Non-rhotic speech is characteristic of the famous New York City accent, but the dropping of the r that defined upper-class New Yorkers for decades has lost its high standing. Over the course of the 21st century, American English has begun to favor “rhoticity in all positions, gradually displacing the New York City pronunciations” (Mather 2). While non-rhotic speech used to be indicative of the upper-class, rhoticity is now the preferred manner of professional speech. Linguists have tracked the societal shift regarding rhoticity, and in 1962 linguist William Labov conducted his New York department store study, in which he investigated whether or not New Yorkers pronounce their r’s depends on what social class environment the speakers are in. He analyzed the language of the employees in three different department stores: Saks (upper middle class), Macy’s (lower-middle class), and S. Klein (working class). Labov found the employees “from Saks used rhotic r most, showing that the overt prestige form in New York City favored rhoticity. Those from Klein’s used it least, likely because they identified more with their working-class clientele, and because it reflected their own frequency of use in their local communities,” and employees from Macy’s used a constricted form of r (Mather 2). Labov concluded that “the pronunciation of r increased both socially and stylistically toward greater rhoticity…and the more careful the speech, the more likely the r was to be pronounced” (Mather 2). This study has been recreated twice in New York City, and the results have been consistent. Rhoticity has usurped the long, prestigious reign of non-rhoticity. The non-rhotic New York City accent is still depicted in film and television, but it’s portrayal has shifted. For example, characters such as New York City lawyers are often presented with formal, rhotic speech, whereas New York City police officers are typically portrayed with a non-rhotic accent. Lawyers are shown using a more “proper and professional” sort of speech, and the police officers represent the everyday New York City speech they hear and use in the streets. The Mid-Atlantic accent, particularly its use in media, has had a long history reflective of constantly evolving class relations.

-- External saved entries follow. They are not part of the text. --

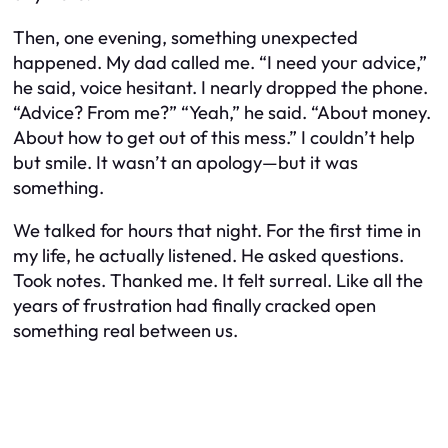
Then, one evening, something unexpected
happened. My dad called me. “I need your advice,”
he said, voice hesitant. I nearly dropped the phone.
“Advice? From me?” “Yeah,” he said. “About money.
About how to get out of this mess.” I couldn’t help
but smile. It wasn’t an apology—but it was
something.
We talked for hours that night. For the first time in
my life, he actually listened. He asked questions.
Took notes. Thanked me. It felt surreal. Like all the
years of frustration had finally cracked open
something real between us.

The English language has experienced many modification as it has developed in America over the centuries. A multitude of accents can be heard throughout the country, some of the most notable hailing from New England. The Mid-Atlantic accent has defined the region for decades, and representations of it are often used as a stereotype for New Yorkers and Bostonians. Before the Mid-Atlantic accent evolved to what it is today, it was a reflection of the upper-class, wealth, and intelligence. The elocution movement transformed the accent into a desirable achievement; the golden standard for proper speech and delivery. The Golden Age of Hollywood perpetuated the accent’s association with high social standing, but in the last century its prestige has all but disappeared. Though the implications of the Mid-Atlantic accent have shifted, its relevance and usage has not. The accent is still alive and well in New England, and will continue to evolve as it has been since the 15th century.

Works Cited

Beach, Christopher. Class, Language, and American Film Comedy. Cambridge University Press, 2004.

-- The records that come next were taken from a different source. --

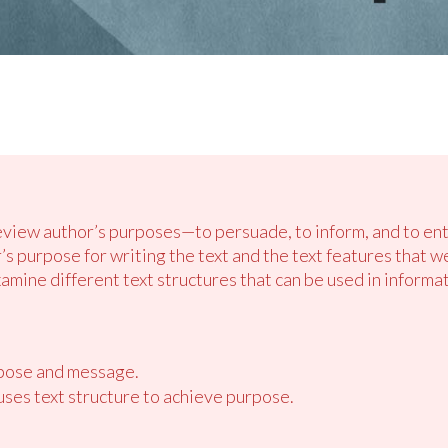
review author’s purposes—to persuade, to inform, and to ent
r’s purpose for writing the text and the text features that
ine different text structures that can be used in informati
rpose and message.
ses text structure to achieve purpose.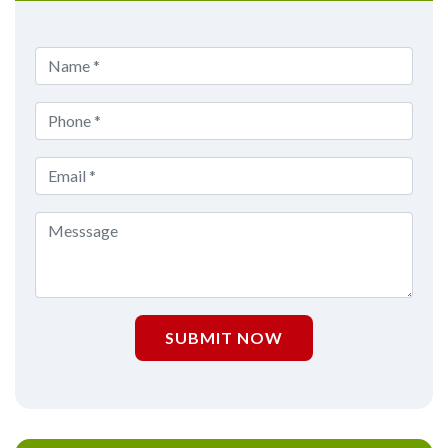
SUBMIT NOW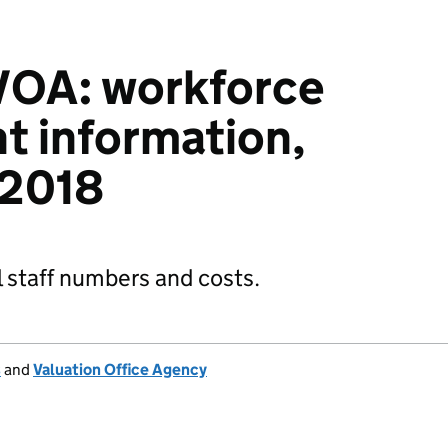
OA: workforce
 information,
 2018
 staff numbers and costs.
s
and
Valuation Office Agency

Bragg, Melvyn. The Adventure of English: the Biography of a Language. Sceptre, 2016. Mather, Patrick-Andre. “The Social Stratification of /r/ in New York City.” Journal of English
Linguistics, 40(4): 338-356, 2012, pp. 1-19.

Modiano, Marko. “The Americanization of Euro-English.” World Englishes, vol. 15, no. 2, 1996, pp. 207–215.

Moran, Michael G. Eighteenth-Century British and American Rhetorics and Rhetoricians: Critical Studies and Sources. Greenwood Press, 1994.

Skinner, Edith, et al. Speak with Distinction: the Classic Skinner Method to Speech on the Stage.Applause Theatre Book Publishers, 1990.

Wells, J.C. Accents of English: Volume 3: Beyond the British Isles. Cambridge University Press, 1982.